Which is why, as I said at the end of Installment #3, if you meet me in real life and ask me to sketch any character I want, I will almost always draw the Cosmic Kid. Also, if I had it to do over, I'd spend another few days of pre-production refining Cap Crater. Not that I'm not very fond of the big lug.
And with that, I think I'm done with Character Design. Among the bullet points:
- To help readers effortlessly decode your comic, design characters to physically contrast: male/female, black/white, human/animal, tall/short, fat/thin, old/young. Apply the Silhouette Test.
- Characters have to live in the universe you create for them.

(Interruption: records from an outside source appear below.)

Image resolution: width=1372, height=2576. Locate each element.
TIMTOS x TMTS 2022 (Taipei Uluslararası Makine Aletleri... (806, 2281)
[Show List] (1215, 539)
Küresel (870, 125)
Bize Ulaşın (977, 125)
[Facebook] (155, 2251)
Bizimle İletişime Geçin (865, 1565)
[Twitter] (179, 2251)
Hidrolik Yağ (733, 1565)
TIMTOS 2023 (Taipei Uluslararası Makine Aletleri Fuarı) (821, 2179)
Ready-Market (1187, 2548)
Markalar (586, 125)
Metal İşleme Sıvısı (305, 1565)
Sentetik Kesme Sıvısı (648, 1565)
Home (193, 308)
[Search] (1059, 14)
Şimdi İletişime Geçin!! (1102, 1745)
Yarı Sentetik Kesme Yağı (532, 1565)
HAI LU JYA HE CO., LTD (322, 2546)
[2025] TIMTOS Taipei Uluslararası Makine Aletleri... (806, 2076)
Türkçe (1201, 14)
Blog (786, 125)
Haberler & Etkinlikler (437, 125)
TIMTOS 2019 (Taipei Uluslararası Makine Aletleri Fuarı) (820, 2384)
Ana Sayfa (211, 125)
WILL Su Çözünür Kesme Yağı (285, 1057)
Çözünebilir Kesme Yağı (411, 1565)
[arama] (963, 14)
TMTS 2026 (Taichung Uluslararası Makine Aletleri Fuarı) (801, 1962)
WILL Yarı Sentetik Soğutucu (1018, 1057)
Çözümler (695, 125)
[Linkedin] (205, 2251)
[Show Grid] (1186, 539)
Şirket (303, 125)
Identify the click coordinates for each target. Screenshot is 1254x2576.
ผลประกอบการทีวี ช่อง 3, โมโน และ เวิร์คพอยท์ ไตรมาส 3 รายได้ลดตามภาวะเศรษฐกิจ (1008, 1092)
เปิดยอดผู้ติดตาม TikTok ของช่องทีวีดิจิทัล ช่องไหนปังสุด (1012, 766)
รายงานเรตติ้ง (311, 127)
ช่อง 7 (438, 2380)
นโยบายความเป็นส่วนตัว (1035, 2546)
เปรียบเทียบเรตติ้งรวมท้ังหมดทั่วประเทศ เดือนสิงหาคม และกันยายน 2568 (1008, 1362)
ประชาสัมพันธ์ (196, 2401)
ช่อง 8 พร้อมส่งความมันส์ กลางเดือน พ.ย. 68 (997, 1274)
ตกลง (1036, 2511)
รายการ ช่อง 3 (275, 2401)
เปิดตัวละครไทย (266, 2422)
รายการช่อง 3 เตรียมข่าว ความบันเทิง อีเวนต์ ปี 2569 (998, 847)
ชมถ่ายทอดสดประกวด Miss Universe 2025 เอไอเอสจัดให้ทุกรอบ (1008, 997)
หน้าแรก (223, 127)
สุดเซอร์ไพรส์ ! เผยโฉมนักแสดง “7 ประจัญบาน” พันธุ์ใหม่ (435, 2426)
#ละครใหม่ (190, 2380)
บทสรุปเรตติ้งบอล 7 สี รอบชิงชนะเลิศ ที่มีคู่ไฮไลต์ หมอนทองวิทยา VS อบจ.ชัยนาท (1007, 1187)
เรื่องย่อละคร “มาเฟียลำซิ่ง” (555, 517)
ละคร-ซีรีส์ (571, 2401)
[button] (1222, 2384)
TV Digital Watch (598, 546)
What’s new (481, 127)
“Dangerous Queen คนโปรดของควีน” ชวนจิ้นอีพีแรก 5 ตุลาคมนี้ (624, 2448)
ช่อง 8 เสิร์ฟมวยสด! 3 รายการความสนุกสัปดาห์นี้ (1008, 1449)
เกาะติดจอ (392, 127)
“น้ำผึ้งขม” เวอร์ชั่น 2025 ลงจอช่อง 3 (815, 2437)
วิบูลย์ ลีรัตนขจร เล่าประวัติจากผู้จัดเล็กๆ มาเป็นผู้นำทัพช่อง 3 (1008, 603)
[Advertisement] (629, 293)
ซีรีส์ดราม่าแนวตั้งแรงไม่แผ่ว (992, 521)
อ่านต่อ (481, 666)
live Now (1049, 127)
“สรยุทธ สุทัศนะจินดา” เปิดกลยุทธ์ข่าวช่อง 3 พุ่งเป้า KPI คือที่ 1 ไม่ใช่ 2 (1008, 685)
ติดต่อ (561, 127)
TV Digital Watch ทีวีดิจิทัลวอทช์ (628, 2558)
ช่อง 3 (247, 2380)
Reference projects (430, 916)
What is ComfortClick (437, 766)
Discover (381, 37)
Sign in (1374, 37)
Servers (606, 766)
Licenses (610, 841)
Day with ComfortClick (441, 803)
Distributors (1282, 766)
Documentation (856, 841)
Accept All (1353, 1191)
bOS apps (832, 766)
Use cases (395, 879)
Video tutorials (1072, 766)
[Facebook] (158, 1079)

Their world affects and reflects their design.
- At the same time, you have to live with them. Be sure they work from every angle (turnarounds) and are designed to do whatever you might need them to do. (And don't give them big round metallic collars.)
- Constructing characters with a good, solid design from the start can minimize the gradual changes that creep into their look over time, and potentially avoid a lot of work later.
- Character design can help communicate deeper insights into story themes, forms, and approach to storytelling--often in ways the reader won't consciously perceive, but that you hope they might pick up anyway. My theory is that subtle details accumulate to create a mood or impression that affects a reader without them quite realizing why.
- Here's the important point: I think these guidelines are valid and worthwhile, but they won't fit every character or story. Feel free to violate them. But I'd suggest asking yourself why you're violating them, and whether you might get just a bit better performance from your characters if you apply them instead.
Hope you enjoyed the interesting parts, skipped the boring parts, took what works for you and ignored the rest. I'll keep trying to get better at it.